The ongoing Brexit-related twists and turns continue to leave the property industry puzzled as to what may be around the corner. Where possible, decision-making is being stalled until there is at least some clarity with regards to our future relationship with the European Union.
With the sector’s performance closely correlated to the ebbs and flows of the wider economy, commercial property investors and developers are growing particularly concerned.
Is the commercial sector really heading towards a downturn as a result of Brexit?
The truth is that nobody really knows and any predictions – yes, even those by the Bank of England – are frequently based on speculation not predictable facts.
The bullish often refer to events after the 2016 referendum result when, despite a period of slow growth in the following months, the market recovered. Any correction, they believe, has already been priced in. Furthermore, commercial property owners are much less geared relative to their positions in the post-crisis environment, and they remain somewhat buffeted by historically low borrowing costs.
Talk of an ‘exodus’ of financial institutions and investment capital from London to cities like Paris, Berlin and Dublin have also largely been over exaggerated. Of course, nobody believes that the risks are insignificant, but likes of Facebook and Apple taking up large floorplates in the capital is a testament to a certain level of faith in the UK’s ‘safe haven’ status. Other central business districts like Manchester, Leeds, Birmingham and Bristol have also continued to thrive.
At the other end of the opinion spectrum, there are those underlining that only when the country formally exits that the impacts will be truly felt. With the CBI deputy-general Josh Hardie stating that ‘the UK’s reputation, people’s jobs and livelihoods are at stake’, commercial property may be stepping into a period of higher vacancies, slower development and falling rents. There’s a growing body of evidence that Valuers have been including ‘Brexit clauses’ to protect their own positions if such events come to fruition.
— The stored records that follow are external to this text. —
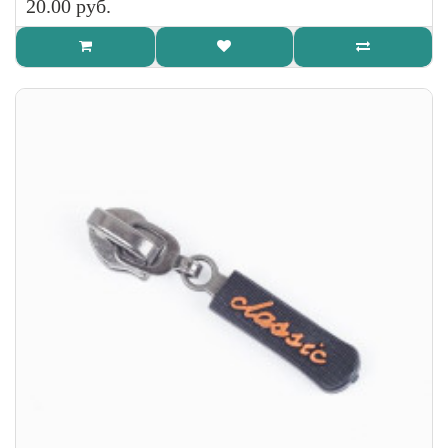
20.00 руб.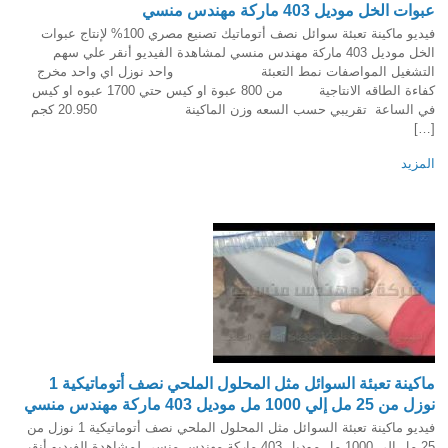
عبوات الخل موديل 403 ماركة مهندس منسي
فيديو ماكينة تعبئة سوائل نصف أتوماتيك تصنيع مصري 100% لإنتاج عبوات
الخل موديل 403 ماركة مهندس منسي لمشاهدة الفيديو أنقر علي سهم
التشغيل المواصفات نمط التعبئة واحد نوزل اي واحد مخرج
كفاءة الطاقه الانتاجية من 800 عبوة او كيس حتي 1700 عبوه او كيس
في الساعة تقريبي حسب السعه وزن الماكينة 20.950 كجم
[…]
المزيد
ماكينة تعبئة السوائل مثل المحلول الملحي نصف أتوماتيكية 1
نوزل من 25 مل إلي 1000 مل موديل 403 ماركة مهندس منسي
فيديو ماكينة تعبئة السوائل مثل المحلول الملحي نصف أتوماتيكية 1 نوزل من
25 مل إلي 1000 مل موديل 403 ماركة مهندس منسي لمشاهدة الفيديو أنقر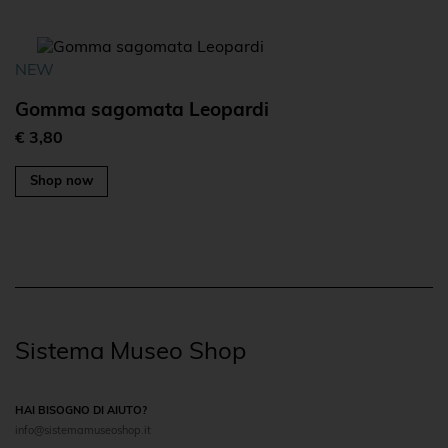
NEW
Gomma sagomata Leopardi
€ 3,80
Shop now
Sistema Museo Shop
HAI BISOGNO DI AIUTO?
info@sistemamuseoshop.it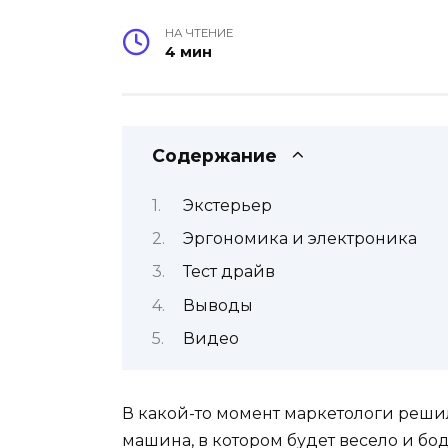
НА ЧТЕНИЕ
4 мин
Содержание
Экстерьер
Эргономика и электроника
Тест драйв
Выводы
Видео
В какой-то момент маркетологи реши
машина, в котором будет весело и б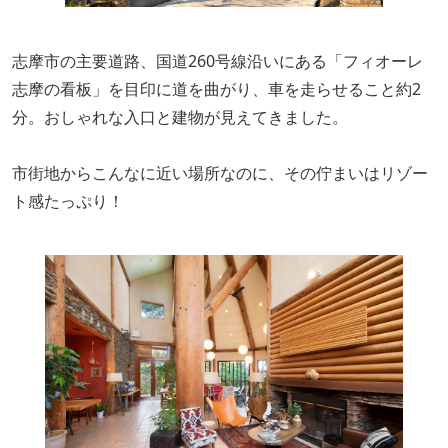
志摩市の主要道路、国道260号線沿いにある「フィオーレ
志摩の看板」を目印に道を曲がり、車を走らせること約2
分。おしゃれな入口と建物が見えてきました。
市街地からこんなに近い場所なのに、その佇まいはリゾー
ト感たっぷり！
Future investment decisions by manufacturing and assembly businesses linked to the EU (pharmaceuticals, automotive, aerospace and steel) remain in jeopardy. Accompanied by reduced wages, unemployment and stagnating disposable income growth as a result of Brexit, business occupancy levels may well drop off.
Any closer our relationship with the EU moves towards a harder direction, the likelihood of a depreciating Sterling grows – which, in turn, boosts the costs of property development. The silver lining here is that, despite the heavy tax burden, international buying interest in commercial property could grow – potentially buoying the market.
Let’s not completely blame Brexit…
However, to denounce any potential commercial property woes as entirely attributable to Brexit would be unfair.
For instance, the growth of tech-driven retail and the decrease in demand for physical high street space is an inevitable shake-up that will occur regardless of Brexit.
Similarly, in the office space, it is estimated that some 2 million people work from home and the growth of flexible working arrangements is already becoming normalised. Small and medium-sized businesses of all sizes have become more reluctant to sign longer leases and are negotiating better terms with break clauses. More business will continue to adopt a more remote, lean style of operating which, in turn, may well affect the office model. The effects of rising business rates and other regulatory controls will also continue to weigh in on the question.
One thing is for sure; there’s no foreseeable end to the political wrangling…
As the country transitions, the best investors and professionals in the sector can do is to prepare for the worst and hope for the best. What’s particularly essential is a fixed agreement ‘playbook’ that will enable the sector – unencumbered by a lack of clarity – to plan against risks, however, grave they may be.
It’s well worth keeping a watchful eye on the financial markets, SWAP / LIBOR rates, Bank of England decision making and the sentiments of business leaders. The possibility of a Labour victory in a General Election is another notable concern, perhaps even more significant than Brexit itself.